Triangulation gives weird results for rotation
OpenCV version 3.4.2
I am taking a stereo pair and using recoverPose to get the [R|t] pose of the camera, If I start at the origin and use triangulatePoints the result looks somewhat like expected although I would have expected the z points to be positive;
These are the poses of the cameras [R|t]
p0: [1, 0, 0, 0;
0, 1, 0, 0;
0, 0, 1, 0]
P1: [0.9999726146107655, -0.0007533190856300971, -0.007362237354563941, 0.9999683127209806;
0.0007569149205790131, 0.9999995956157767, 0.0004856419317479311, -0.001340876868928852;
0.007361868534054914, -0.0004912012195572309, 0.9999727804360723, 0.007847012372698725]

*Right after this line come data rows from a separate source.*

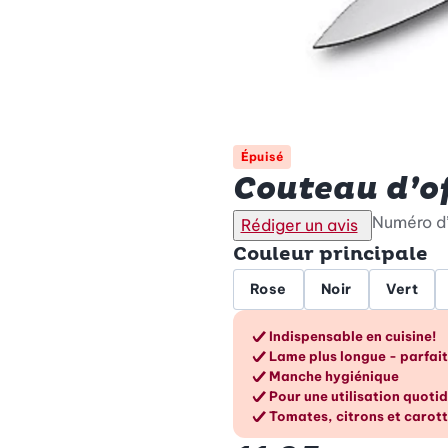
Épuisé
Couteau d’of
Numéro d’
Rédiger un avis
Couleur principale
Rose
Noir
Vert
Les avantag
Indispensable en cuisine!
Lame plus longue - parfaite
Manche hygiénique
Pour une utilisation quoti
Tomates, citrons et carot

I get these results where the red dot and the yellow line indicates the camera pose (x positive is right, y positive is down):
When I rotate the first camera by 58.31 degrees and then use recoverPose to get the relative pose of the second camera the results are wrong.
Pose matrices where P0 is rotated by 58.31 degrees around the y axis before calling my code below.
P0: [0.5253219888177297, 0, 0.8509035245341184, 0;
0, 1, 0, 0;
-0.8509035245341184, 0, 0.5253219888177297, 0]
P1: [0.5315721563840478, -0.0007533190856300971, 0.8470126770406503, 0.5319823932782873;
-1.561037994149129e-05, 0.9999995956157767, 0.0008991799591322519, -0.001340876868928852;
-0.8470130118915117, -0.0004912012195572309, 0.5315719296650566, -0.8467543535708145]
(x positive is right, y positive is down)
The pose of the second frame is calculated as follows:
new_frame->E = cv::findEssentialMat(last_frame->points, new_frame->points, K, cv::RANSAC, 0.999, 1.0, new_frame->mask);
int res = recoverPose(new_frame->E, last_frame->points, new_frame->points, K, new_frame->local_R, new_frame->local_t, new_frame->mask);
// https://stackoverflow.com/questions/37810218/is-the-recoverpose-function-in-opencv-is-left-handed
// Convert so transformation is P0 -> P1
new_frame->local_t = -new_frame->local_t;
new_frame->local_R = new_frame->local_R.t();
new_frame->pose_t = last_frame->pose_t + (last_frame->pose_R * new_frame->local_t);
new_frame->pose_R = new_frame->local_R * last_frame->pose_R;
hconcat(new_frame->pose_R, new_frame->pose_t, new_frame->pose);
I then call triangulatePoints using the K * P0 and K * P1 on the corresponding points.
I feel like this is some kind of coordinate system issue as the points I would expect to have positive z values have a -z value in the plots and so the rotation is behaving strangely. I haven't been able to figure out what I need to do to fix it.
EDIT: Here is a gif of what's going on as I rotate through 360 degrees around Y. The cameras are still parallel. What am I missing, shouldn't the shape of the point cloud remain the same if both camera poses remain in relative positions even thought they have been rotated around the origin? Why are the points squashed into the X axis?
This only seems to be an issue when I rotate around the y and z axes. Rotation around the x axis looks ok.